Stored data entries
= = = = =

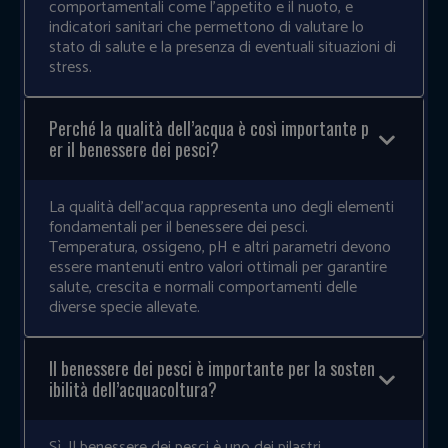
comportamentali come l’appetito e il nuoto, e
indicatori sanitari che permettono di valutare lo
stato di salute e la presenza di eventuali situazioni di
stress.
Perché la qualità dell’acqua è così importante p
er il benessere dei pesci?
La qualità dell’acqua rappresenta uno degli elementi
fondamentali per il benessere dei pesci.
Temperatura, ossigeno, pH e altri parametri devono
essere mantenuti entro valori ottimali per garantire
salute, crescita e normali comportamenti delle
diverse specie allevate.
Il benessere dei pesci è importante per la sosten
ibilità dell’acquacoltura?
Sì. Il benessere dei pesci è uno dei pilastri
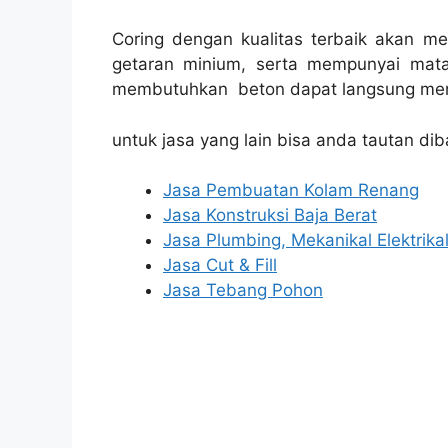
Coring dengan kualitas terbaik akan m
getaran minium, serta mempunyai mata
membutuhkan beton dapat langsung men
untuk jasa yang lain bisa anda tautan dib
Jasa Pembuatan Kolam Renang
Jasa Konstruksi Baja Berat
Jasa Plumbing, Mekanikal Elektrika
Jasa Cut & Fill
Jasa Tebang Pohon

= = = = =

### YOUR ASSIGNMENT:
Print exactly the lines from the one containing "untuk jasa yang lain bisa anda tautan dib" through the last line of the records above, both included.

### EXERCISE OUTPUT:
untuk jasa yang lain bisa anda tautan dib
Jasa Pembuatan Kolam Renang
Jasa Konstruksi Baja Berat
Jasa Plumbing, Mekanikal Elektrika
Jasa Cut & Fill
Jasa Tebang Pohon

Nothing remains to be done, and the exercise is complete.